I live in the West End, and I have walked past Forage a tonne of times. I even tried to eat there once or twice, but I ended up there at times when they were closed. I was really happy to finally make it there for brunch a couple of weeks ago with my new foodie blogger pal, Emily of The Fat Pigs. You can read Em’s post about our brunch experience here, and you can read mine here.
Now, the meal began with the most amazing scones. They were served warm, and the texture was perfect: a little crisp on the outside, light and fluffy on the inside. They came with butter and homemade jams. Em and I both agreed that we could have happily ended our brunch there, with a coffee and a scone, they were that good.
Well, I screwed up my courage and asked the chef for the recipe, fully expecting him to say no. But glory be! Chef Whittaker was in a sharing mood, and I tested the recipe last weekend. It’s good. Really good. I have to say this, though: these are best enjoyed hot and fresh out of the oven. They’re not quite as good the next day, or re-heated.
Invite some people over and make up a batch. I busted out my homemade jams to serve with these. The Apricot/Peach/Rosemary in particular went well, as well as some lovely tea-infused apple butter gifted to me by Kim Plumley.
(recipe courtesy of Chef Whittaker from Forage–if you want to taste his, go for brunch)
- 3.5 cups all purpose flour
- 1/2 cup granulated sugar
- 1 tsp salt
- 1 tsp baking powder
- 1 cup butter (cubed into 1/2 inch pieces)
- 1/2 cup milk or buttermilk
- 2 whole eggs
- 3/4 cup chopped dried apricots, but you can use whatever you like: cheese, dried fruit, etc.
- Measure all dry ingredients together and cut butter into dry mixture with pastry cutter (I did this in my food processor).
- Mix milk and egg and apricots together and slowly combine with dry ingredients.

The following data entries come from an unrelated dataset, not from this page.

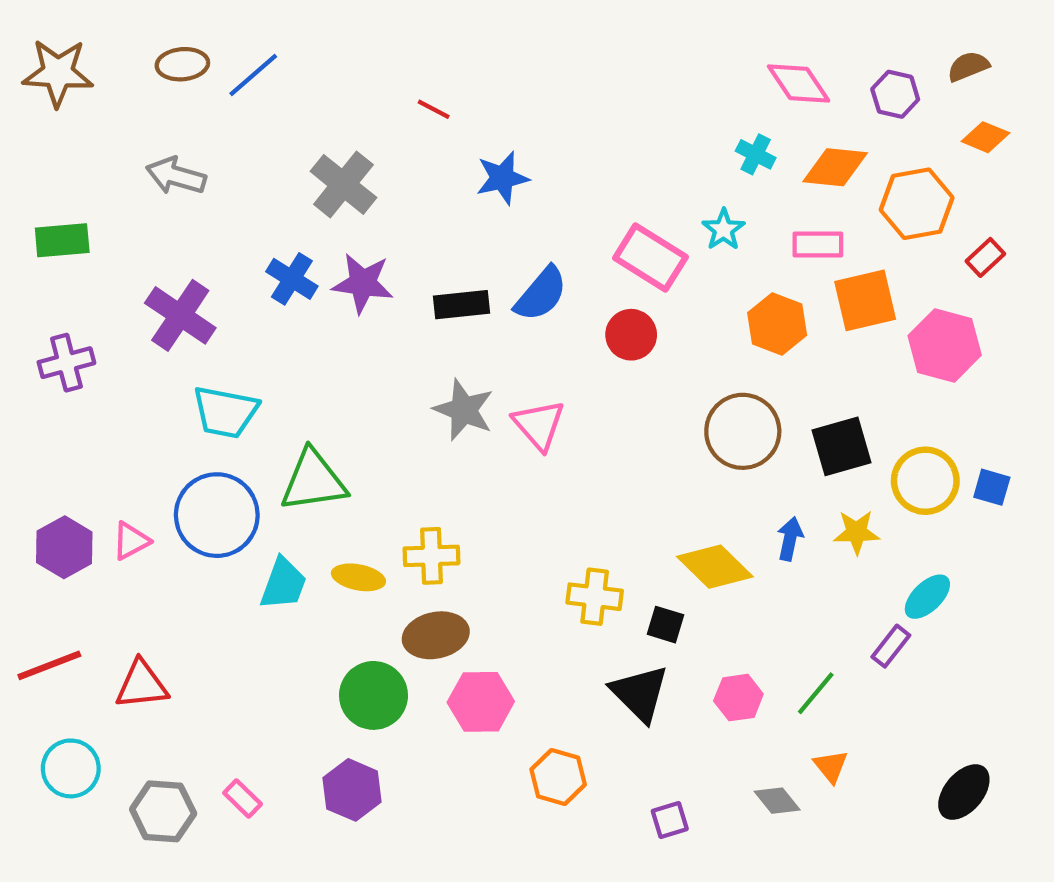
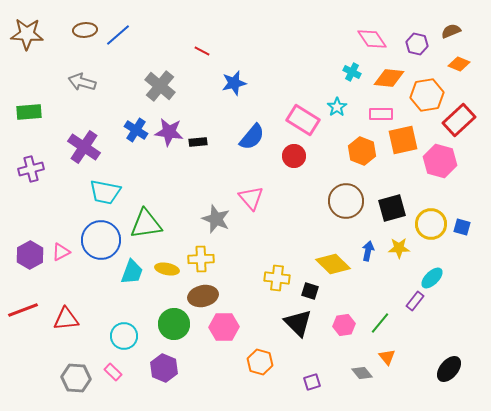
red rectangle: (985, 257) -> (459, 120), size x1.8
black rectangle: (462, 305) -> (198, 142), moved, size x0.7
gray star: (464, 410) -> (216, 219), moved
cyan circle: (71, 768) -> (124, 336), moved

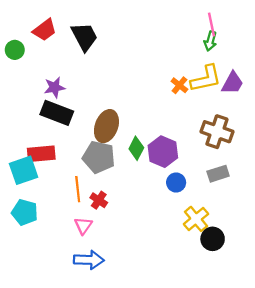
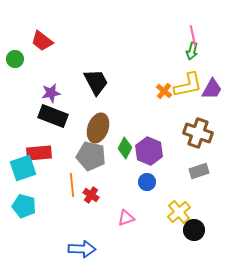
red trapezoid: (45, 30) -> (42, 41), turned 75
black trapezoid: (84, 37) -> (96, 82), moved
blue circle: (176, 182) -> (147, 182), moved
pink triangle: (83, 226) -> (126, 218), moved, turned 36

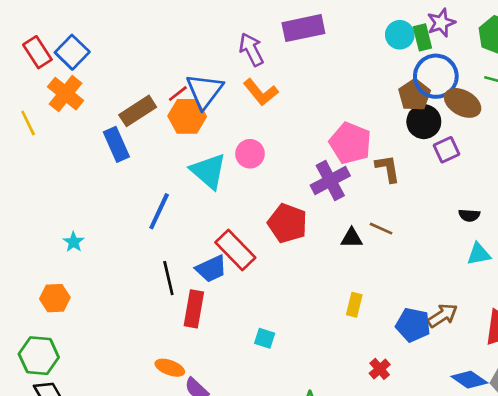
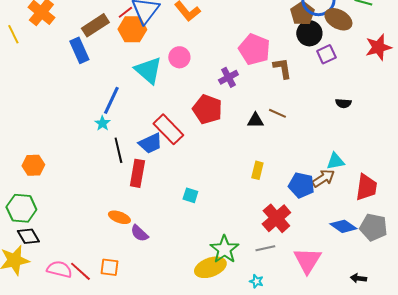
purple cross: (330, 180) -> (228, 77), moved, size x0.7
cyan star: (74, 242) -> (102, 123), moved
cyan triangle: (479, 254) -> (335, 161), moved
red cross: (380, 369) -> (276, 218), size x1.8

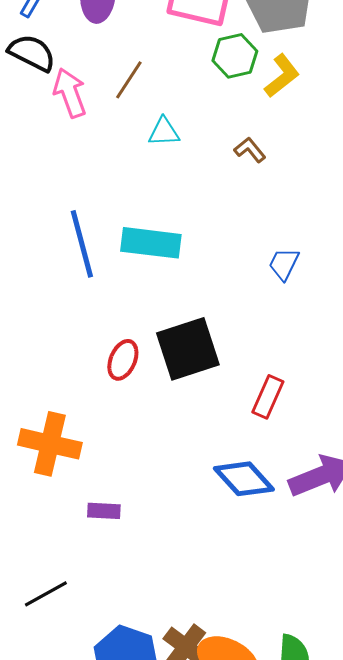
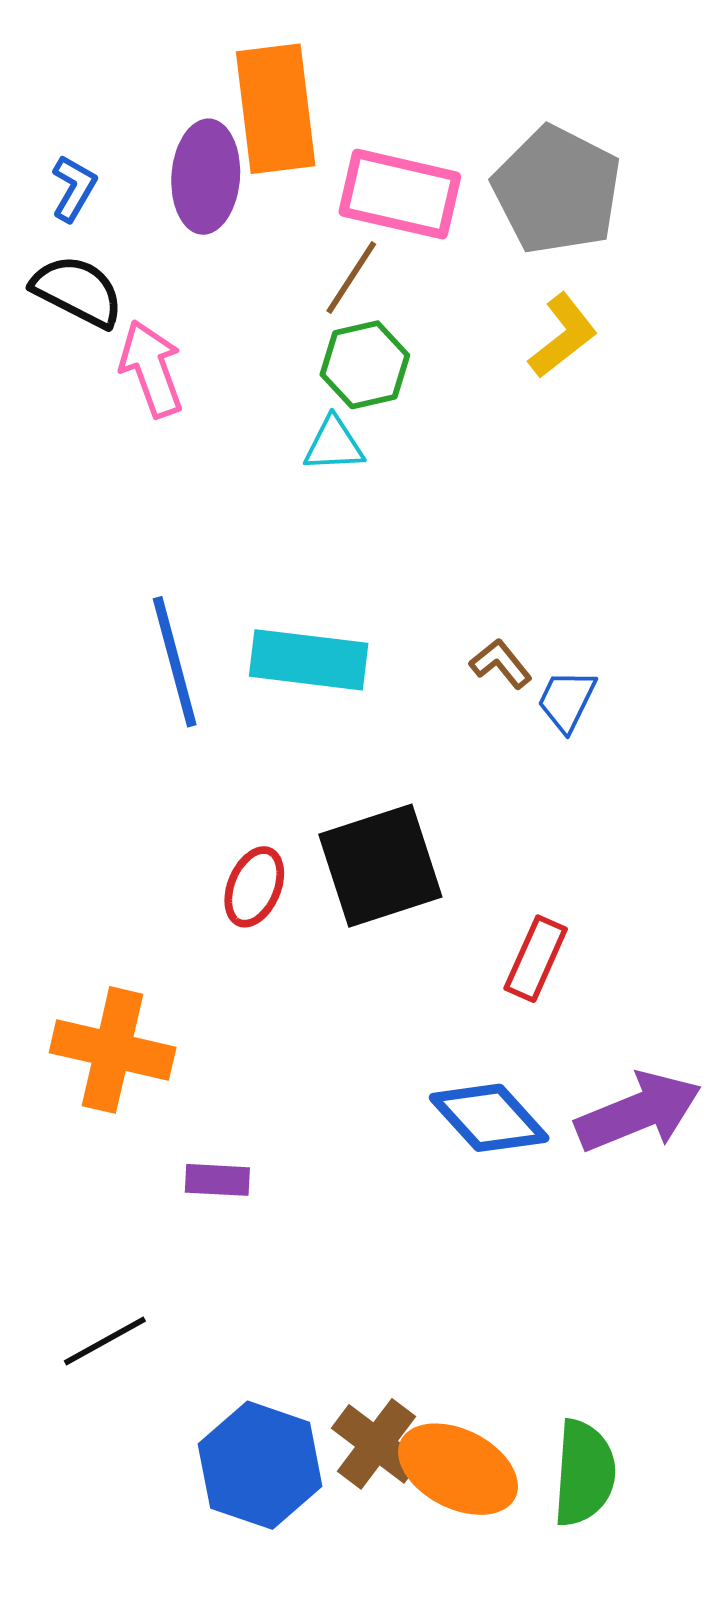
green hexagon: (235, 56) -> (365, 365), moved
brown line: (129, 80) -> (351, 278), moved
brown L-shape: (250, 150) -> (501, 664), moved

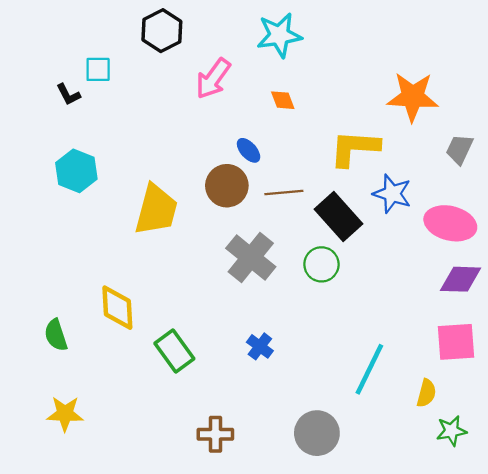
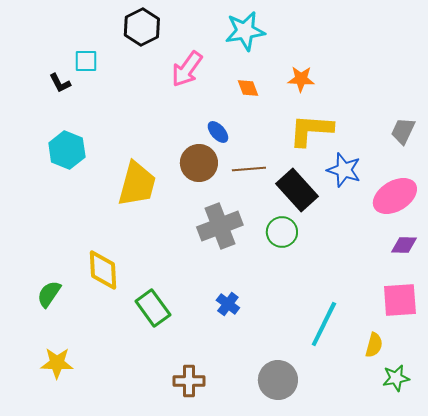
orange star: (413, 97) -> (301, 79), moved, size x0.6
pink ellipse: (450, 223) -> (395, 196), turned -45
gray cross: (251, 258) -> (220, 226), turned 30
purple diamond: (461, 279) -> (404, 245), size x0.7
green semicircle: (56, 335) -> (49, 294), turned 52

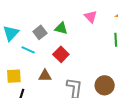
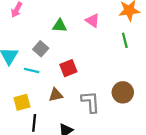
green triangle: (61, 28) -> (60, 26), moved
red square: (61, 54) -> (68, 68), turned 35

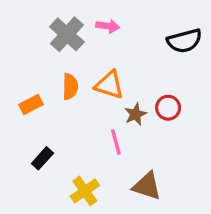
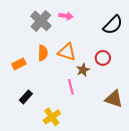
black semicircle: (184, 41) -> (113, 25), turned -30
red circle: (168, 108) -> (103, 58), moved
brown triangle: (147, 186) -> (114, 99), moved

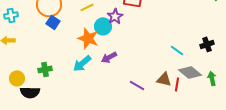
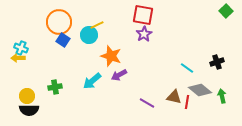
cyan cross: (11, 15) -> (21, 48), moved, turned 32
purple star: (115, 16) -> (144, 34), moved
cyan circle: (103, 26) -> (89, 35), moved
orange star: (88, 38) -> (111, 56), moved
black semicircle: (30, 92) -> (29, 110), moved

It is very important not to over mix. The batter does not need to be fully incorporated and smooth. It should look crumbly and just have come together. At this point, I dumped it out of the food processor and onto my countertop and kneaded it a little until it all came together.
- Roll dough 3/4 inch thick and cut into squares or circles, whatever shape you desire.
- Scramble an egg and brush on each of the scones.
- In a preheated 350 degree oven, bake for 20 – 25 minutes. Serve warm.